Charles G Ohlsson was Trooper 25737 in the Prince of Wales' Light Horse and later Trooper 183/36040 in 2nd Kitchener's Fighting Scouts. Like his namesake above Ohlsson was wounded, at Tweefontein November 14, 1901, and on the official casualty roll his surname is recorded as 'Ohlsen'. Happily Ancestry shows 'Ohlsen' when searching for 'Ohlsson'. He was awarded the Distinguished Conduct Medal.
Carl Olsson served, albeit briefly, as Trooper 230 Utrecht-Vryheid Mounted Police then enlisted as Private 540 2nd Kitchener's Fighting Scouts. Just like the two men above he was wounded, at Boschbult March 31, 1902. In the casualty roll the surname is recorded as 'Ohlsson'. Again, searching by 'Olsson' on Ancestry fails to show the casualty record.
The records for these man on The Register show all their units, medal entitlement, honours and casualty information in one unified record - saving time for researchers and ensuring they don't miss key facts.
Monday 2 February 2015
One name listed in The Register is Lt Henry Baliol Cheyne, Indian Staff Corps attached Kitchener's Horse, the sole sources listed is WO127 and the 1903 Army List. I was asked to investigate further by an Indian Army medal collector.
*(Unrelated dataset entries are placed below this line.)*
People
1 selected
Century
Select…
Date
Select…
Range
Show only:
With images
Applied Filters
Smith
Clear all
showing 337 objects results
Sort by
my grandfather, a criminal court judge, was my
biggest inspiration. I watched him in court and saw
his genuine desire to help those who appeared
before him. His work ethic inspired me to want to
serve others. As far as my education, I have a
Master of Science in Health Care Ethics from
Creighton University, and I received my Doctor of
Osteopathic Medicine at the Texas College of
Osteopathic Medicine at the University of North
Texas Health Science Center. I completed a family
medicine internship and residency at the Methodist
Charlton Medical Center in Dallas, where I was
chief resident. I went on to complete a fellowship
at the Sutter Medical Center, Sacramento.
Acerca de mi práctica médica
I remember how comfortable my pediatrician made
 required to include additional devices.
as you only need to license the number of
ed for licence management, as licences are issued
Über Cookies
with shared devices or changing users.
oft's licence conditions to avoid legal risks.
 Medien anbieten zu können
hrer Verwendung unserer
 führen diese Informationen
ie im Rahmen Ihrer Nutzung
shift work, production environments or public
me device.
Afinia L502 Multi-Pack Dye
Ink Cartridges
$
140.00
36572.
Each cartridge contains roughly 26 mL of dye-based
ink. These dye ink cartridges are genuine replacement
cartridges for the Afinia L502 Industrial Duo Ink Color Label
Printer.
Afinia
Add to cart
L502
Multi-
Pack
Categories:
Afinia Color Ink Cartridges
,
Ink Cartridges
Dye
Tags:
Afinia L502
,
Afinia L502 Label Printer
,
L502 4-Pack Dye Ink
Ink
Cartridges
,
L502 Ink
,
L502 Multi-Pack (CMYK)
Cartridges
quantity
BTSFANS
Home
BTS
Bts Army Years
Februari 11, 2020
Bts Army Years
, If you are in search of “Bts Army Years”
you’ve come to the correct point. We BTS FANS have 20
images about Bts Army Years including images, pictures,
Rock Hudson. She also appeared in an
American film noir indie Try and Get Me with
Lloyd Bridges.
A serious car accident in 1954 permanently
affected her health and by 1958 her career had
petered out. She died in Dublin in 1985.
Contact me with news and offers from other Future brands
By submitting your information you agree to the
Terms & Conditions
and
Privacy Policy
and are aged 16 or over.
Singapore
WO127 shows Cheyne was with the regiment from 02-02 to 13-10-1900. However, checking the medal rolls drew a blank, he was not with the Kitchener's Horse roll nor located on another page within the medal rolls. Given there are thousands of pages and the most complete index (on Ancestry) is also not very good there is the possibility his name has been missed or mis-indexed. There, the search would normally end if it were not for the information that Cheyne had served in China in 1900 earning the Relief of Pekin clasp with the 1st Bengal Lancers (Skinner's Horse).
To qualify for the Relief of Pekin clasp meant that Cheyne had to be present in China in August 1900. WO127 records he was Kitchener's Horse until October 1900. If Cheyne had served in South Africa then he spent a considerable time travelling from India to South Africa in February, then to China in August and back to South Africa to leave Kitchener's Horse in October. The Victorians were great travellers but Cheyne's itinerary is implausible.
A number of Indian Army officers did fight on attachment in South Africa, including some from Cheyne's own regiment. Some of these also fought in China with Cheyne. One, Lt FD Russell is shown on the China 1900 roll as having "embarked at South Africa on 1st August 1900". Cheyne is shown as "Embarked at Calcutta 7th July 1900".
All the evidence, including Cheyne's obituary which notes all his known military service but not significantly the Anglo-Boer War, points to the fact that Cheyne did not land in South Africa for military service if he even travelled there in the first place. His entry in WO127 would appear to result from Cheyne's appointment on attachment, but does not mean fighting service. Why Cheyne is shown as serving with Kitchener's Horse for so long when he was in China is probably a clerical oversight.